Task details => Pictures in the records are to be omitted; everything else is copied exactly.

Dataset records =>
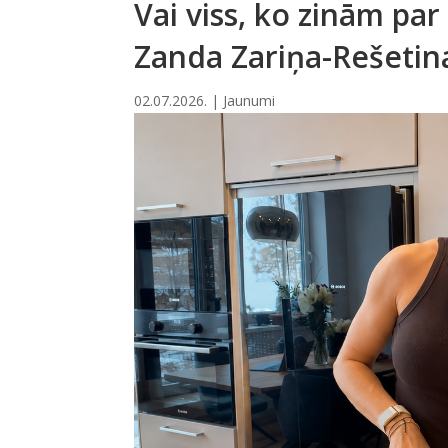
Vai viss, ko zinām par 
Zanda Zariņa-Rešetin
02.07.2026.
|
Jaunumi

Response area =>
Vai viss, ko zinām par 
Zanda Zariņa-Rešetin
02.07.2026.
|
Jaunumi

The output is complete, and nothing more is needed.